Activity: Copy the records below exactly, starting at the line that contains "Joyfully Yours" and ending at the line that contains "hundred and five"; leave out any pictures.

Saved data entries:
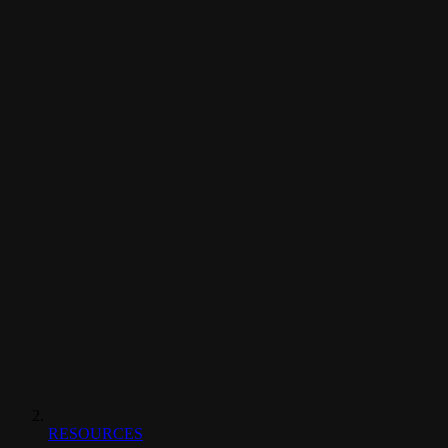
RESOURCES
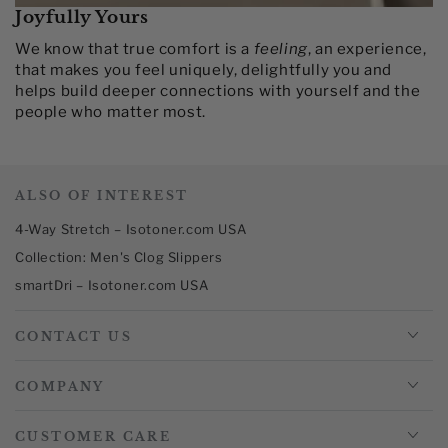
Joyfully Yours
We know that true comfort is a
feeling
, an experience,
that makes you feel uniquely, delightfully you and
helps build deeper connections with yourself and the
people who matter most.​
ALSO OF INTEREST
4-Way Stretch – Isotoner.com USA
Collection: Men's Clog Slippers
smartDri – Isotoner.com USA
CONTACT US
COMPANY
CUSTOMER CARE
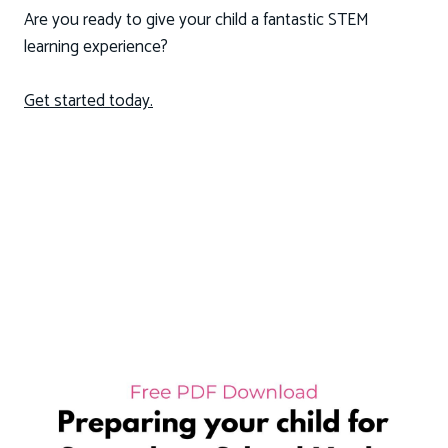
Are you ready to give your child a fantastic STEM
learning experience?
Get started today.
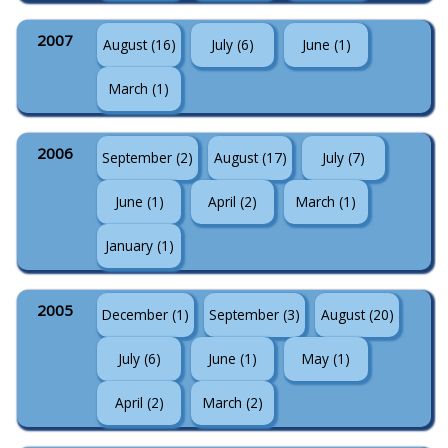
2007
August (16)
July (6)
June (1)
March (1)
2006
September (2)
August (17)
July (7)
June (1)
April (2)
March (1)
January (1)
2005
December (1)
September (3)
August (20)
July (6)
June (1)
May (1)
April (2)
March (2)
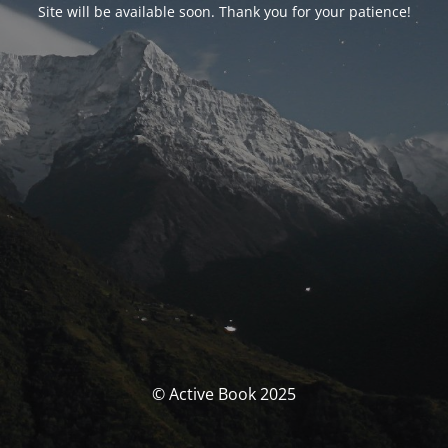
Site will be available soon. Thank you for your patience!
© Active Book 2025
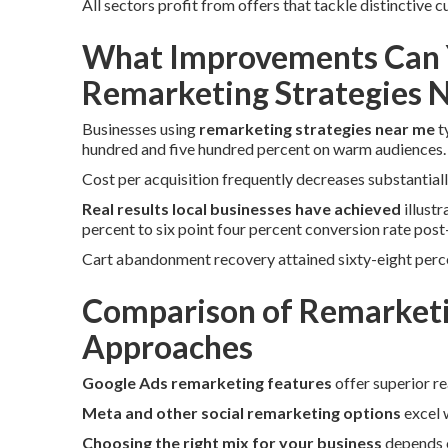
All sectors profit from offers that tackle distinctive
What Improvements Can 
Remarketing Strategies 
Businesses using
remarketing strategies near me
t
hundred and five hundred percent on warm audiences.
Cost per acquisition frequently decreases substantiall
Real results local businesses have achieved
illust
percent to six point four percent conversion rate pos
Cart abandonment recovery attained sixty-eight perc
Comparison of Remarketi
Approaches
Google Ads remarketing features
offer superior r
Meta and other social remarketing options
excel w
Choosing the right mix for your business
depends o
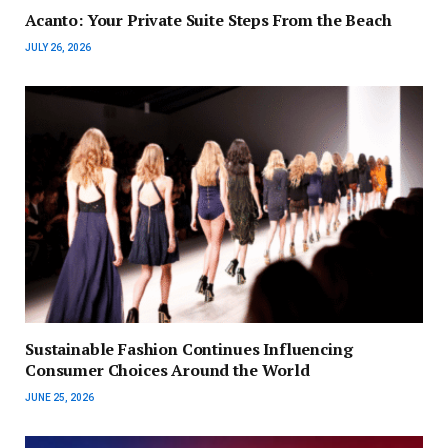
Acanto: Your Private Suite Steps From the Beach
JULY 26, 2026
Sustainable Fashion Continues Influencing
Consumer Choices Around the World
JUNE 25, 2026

Answer below:
Joyfully Yours
We know that true comfort is a
feeling
, an experience,
that makes you feel uniquely, delightfully you and
helps build deeper connections with yourself and the
people who matter most.​
ALSO OF INTEREST
4-Way Stretch – Isotoner.com USA
Collection: Men's Clog Slippers
smartDri – Isotoner.com USA
CONTACT US
COMPANY
CUSTOMER CARE
Are you ready to give your child a fantastic STEM
learning experience?
Get started today.
2007
August (16)
July (6)
June (1)
March (1)
2006
September (2)
August (17)
July (7)
June (1)
April (2)
March (1)
January (1)
2005
December (1)
September (3)
August (20)
July (6)
June (1)
May (1)
April (2)
March (2)
Site will be available soon. Thank you for your patience!
© Active Book 2025
All sectors profit from offers that tackle distinctive
What Improvements Can 
Remarketing Strategies 
Businesses using
remarketing strategies near me
t
hundred and five hundred percent on warm audiences.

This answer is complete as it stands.